Dataset content START

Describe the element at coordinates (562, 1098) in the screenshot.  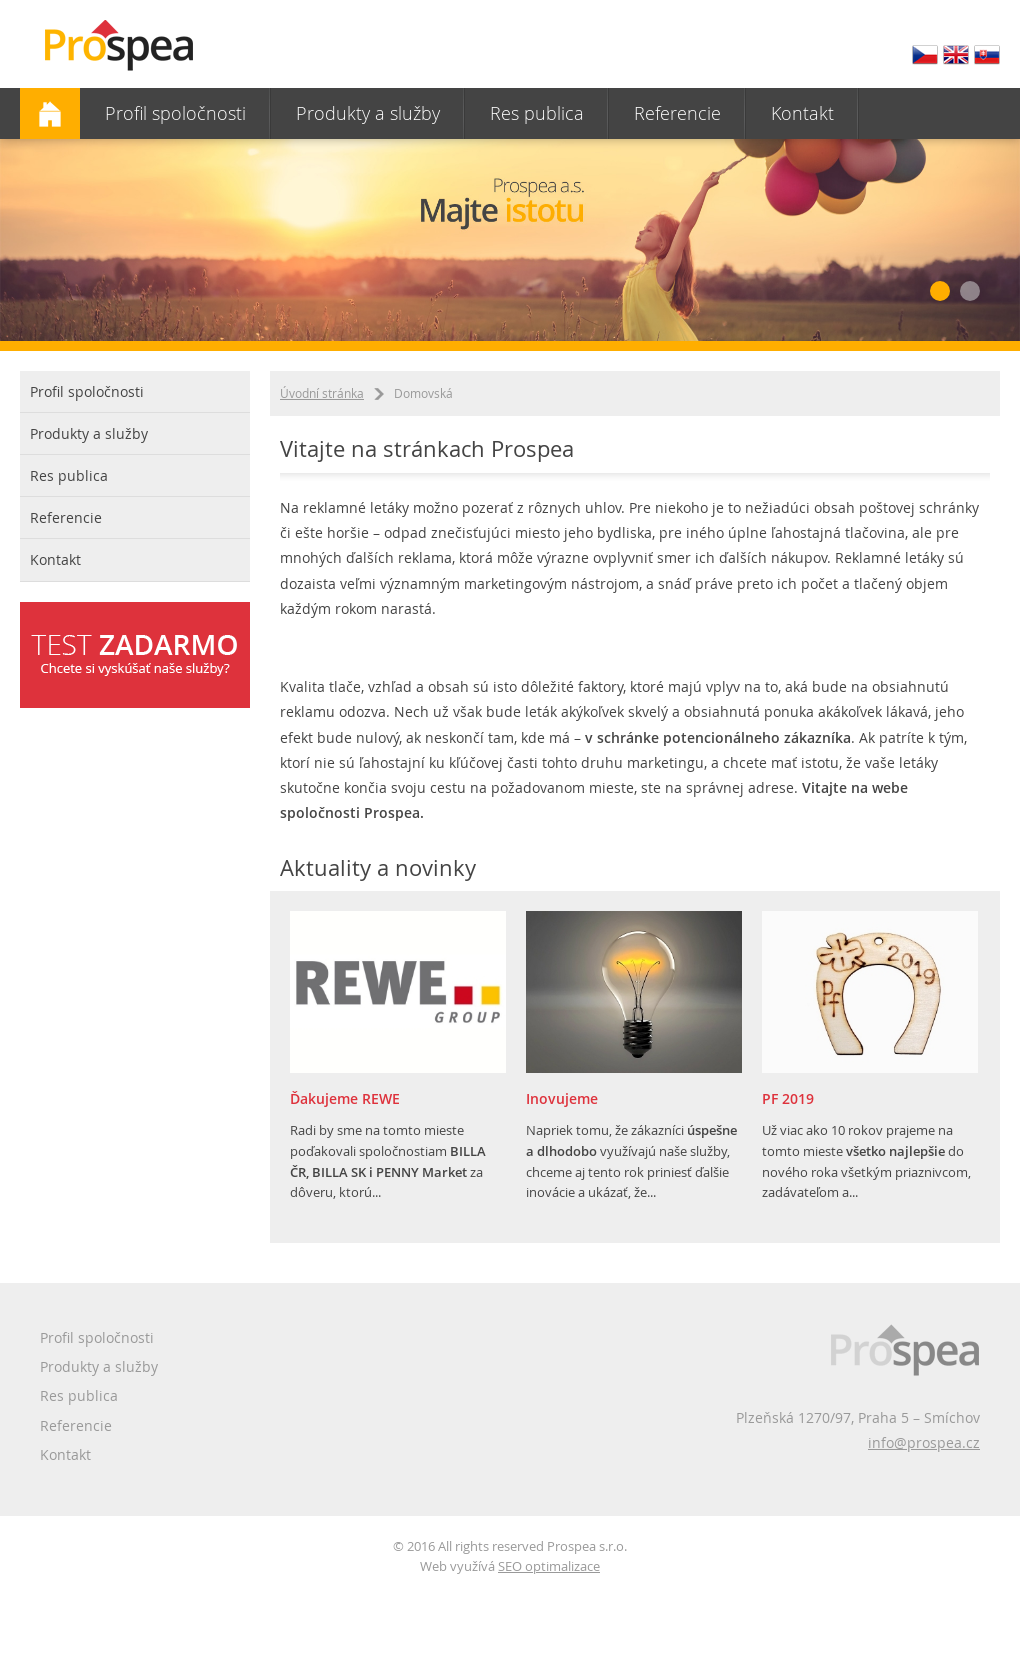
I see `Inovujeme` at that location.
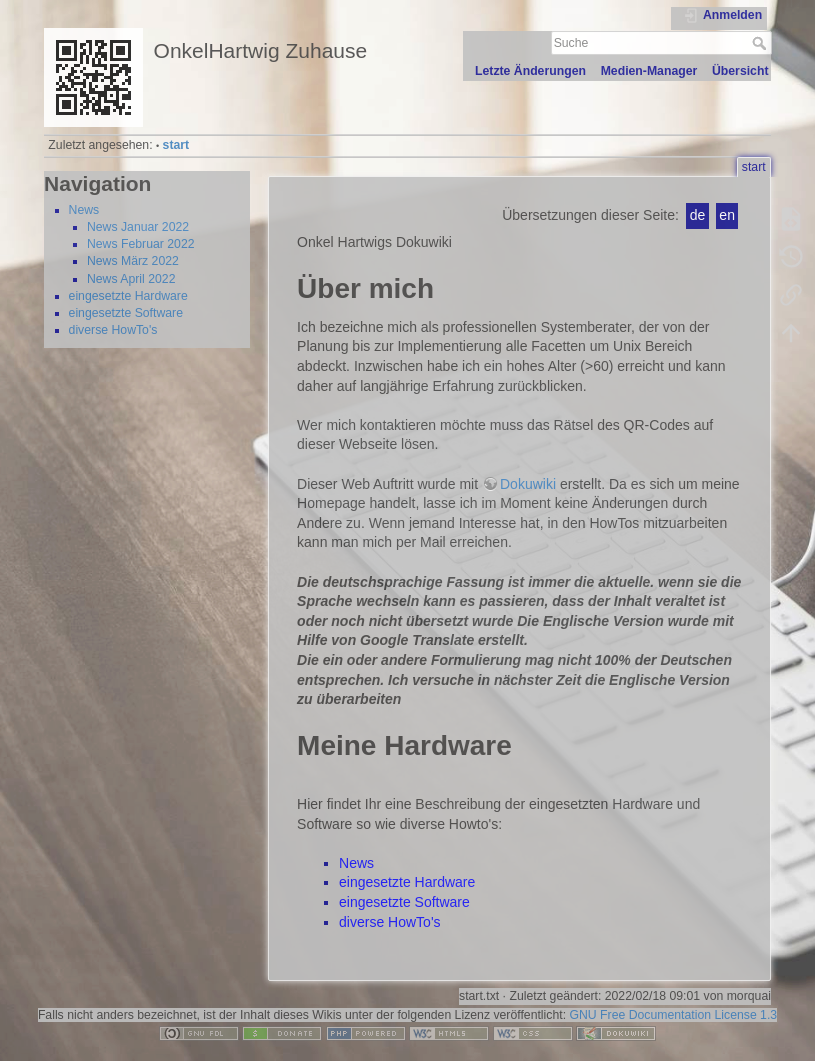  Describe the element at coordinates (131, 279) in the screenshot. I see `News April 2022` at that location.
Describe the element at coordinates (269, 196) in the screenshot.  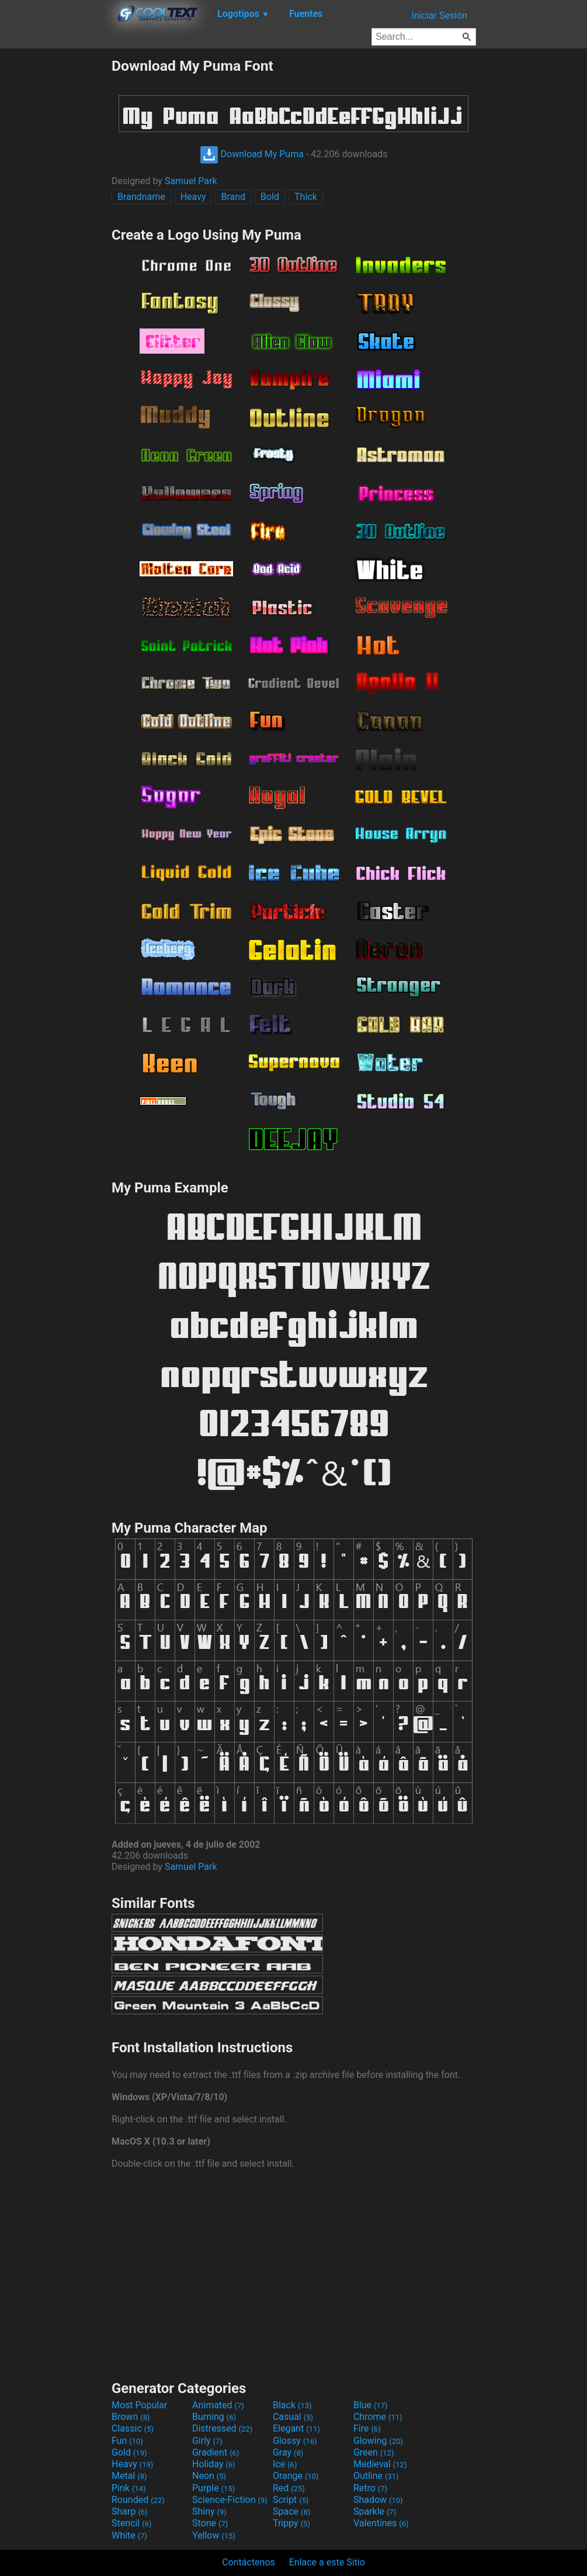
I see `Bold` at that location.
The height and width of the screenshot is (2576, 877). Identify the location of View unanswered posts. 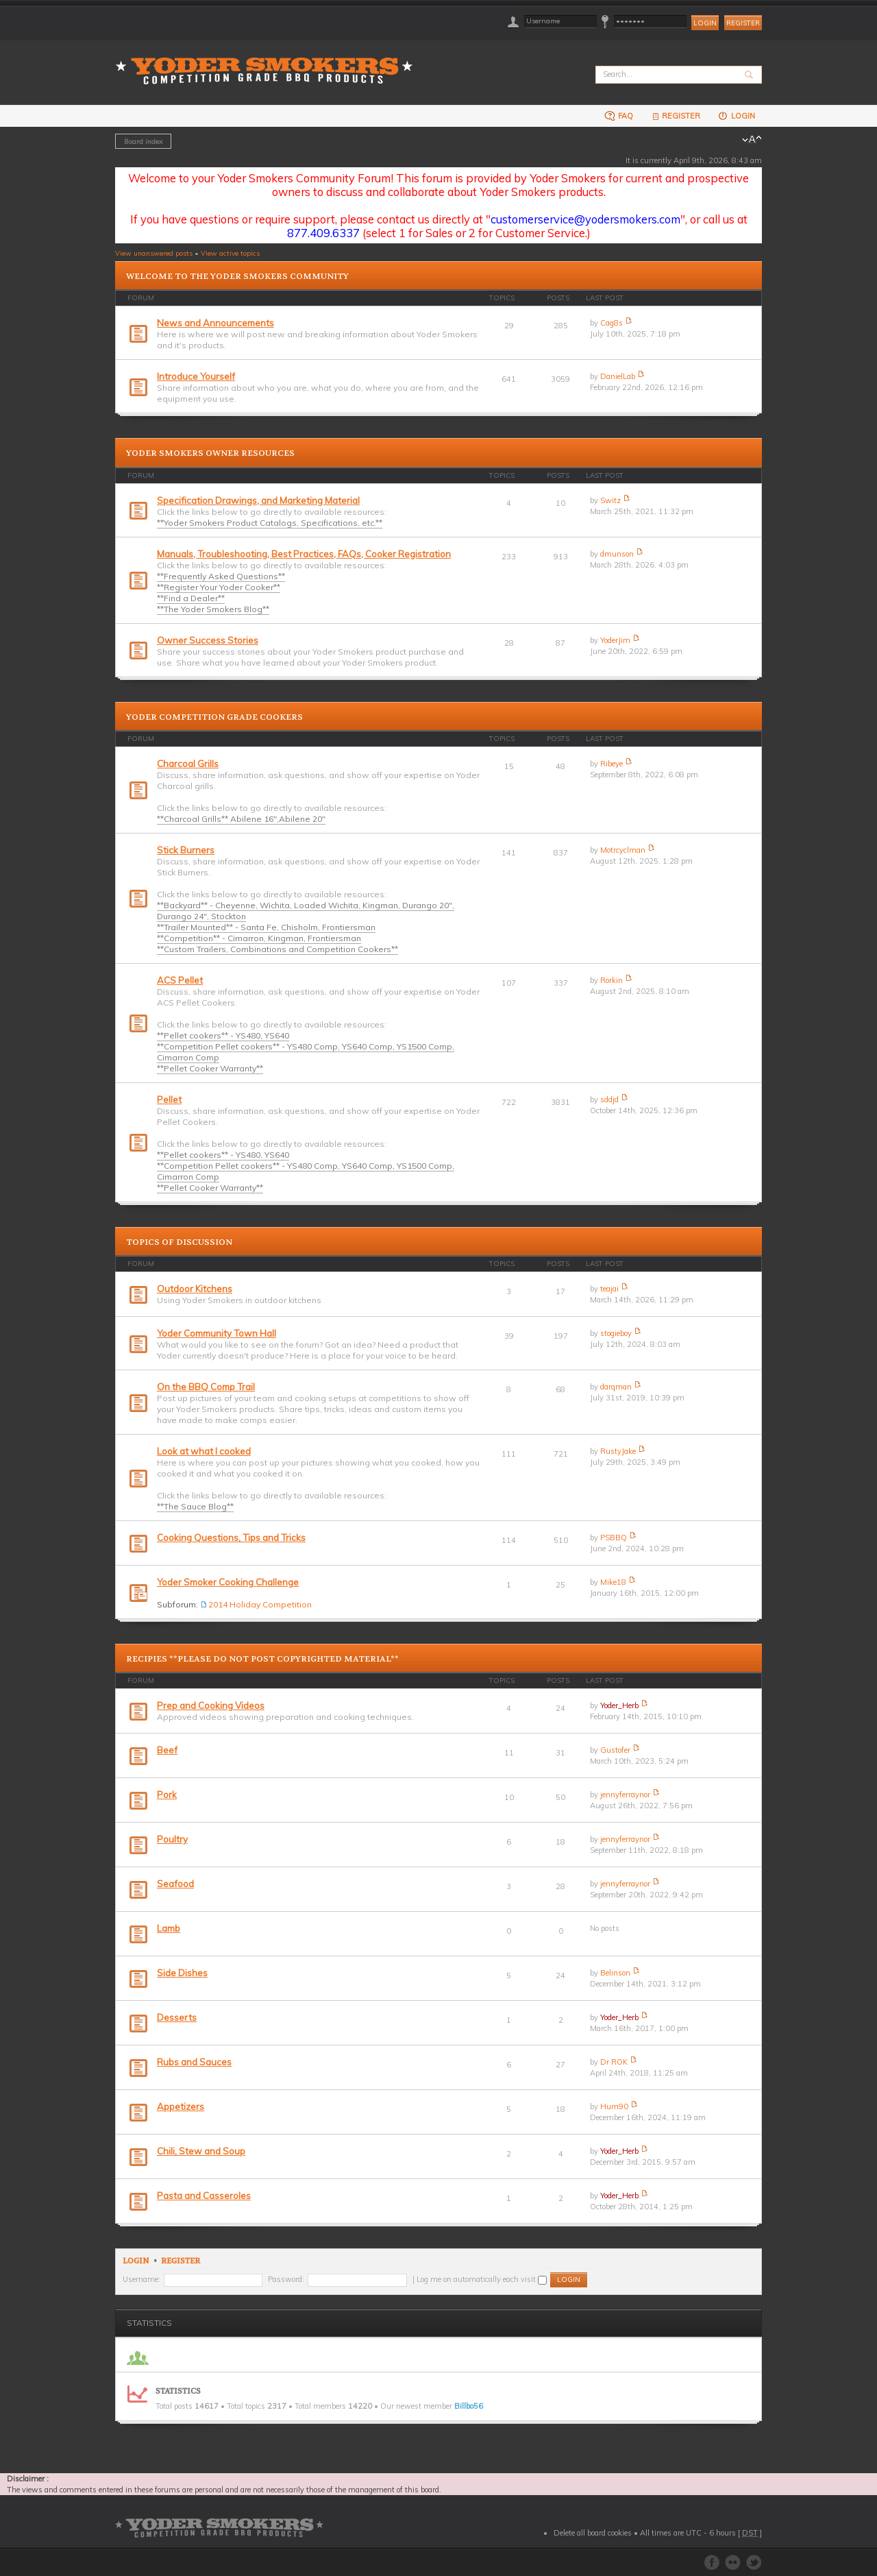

Dataset content END

# [Work order]
What is needed is a word-for-word copy of the data above, free of any images.

# [Final answer]
Describe the element at coordinates (562, 1098) in the screenshot.  
I see `Inovujeme` at that location.
  Describe the element at coordinates (131, 279) in the screenshot. I see `News April 2022` at that location.
Describe the element at coordinates (269, 196) in the screenshot.  
I see `Bold` at that location.
The height and width of the screenshot is (2576, 877). Identify the location of View unanswered posts. 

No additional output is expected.